Dataset entries
::::
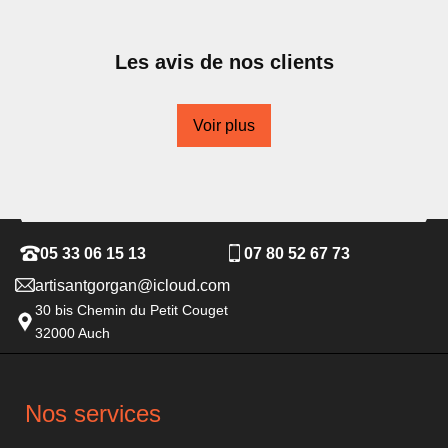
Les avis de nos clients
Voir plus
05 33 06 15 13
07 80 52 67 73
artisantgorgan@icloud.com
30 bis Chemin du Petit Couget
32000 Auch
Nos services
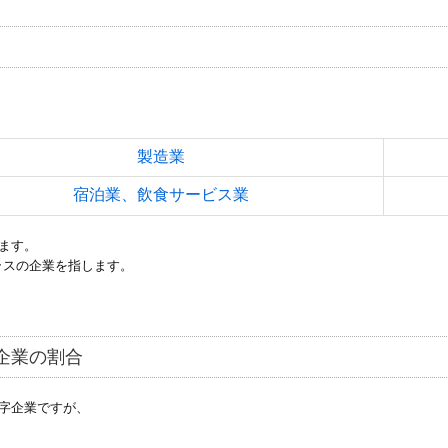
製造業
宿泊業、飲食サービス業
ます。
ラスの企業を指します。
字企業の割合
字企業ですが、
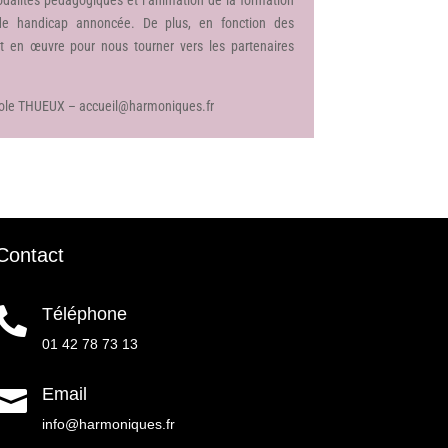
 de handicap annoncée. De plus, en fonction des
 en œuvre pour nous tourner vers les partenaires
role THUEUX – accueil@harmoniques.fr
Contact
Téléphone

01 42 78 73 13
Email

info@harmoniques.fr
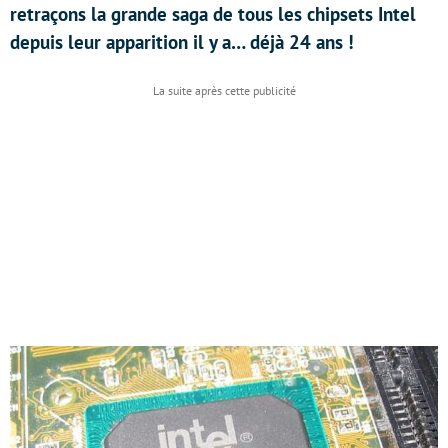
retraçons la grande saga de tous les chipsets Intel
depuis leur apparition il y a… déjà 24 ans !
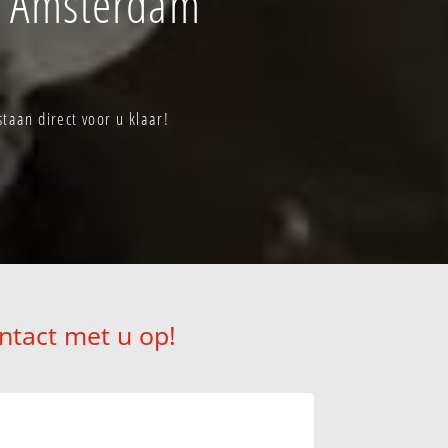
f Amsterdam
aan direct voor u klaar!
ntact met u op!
::::
EXERCISE INSTRUCTIONS:
Leave every picture out and copy precisely the lines from the one containing "retraçons la grande" through the last line of the data above, both ends included.

TASK OUTPUT:
retraçons la grande saga de tous les chipsets Intel
depuis leur apparition il y a… déjà 24 ans !
f Amsterdam
aan direct voor u klaar!
ntact met u op!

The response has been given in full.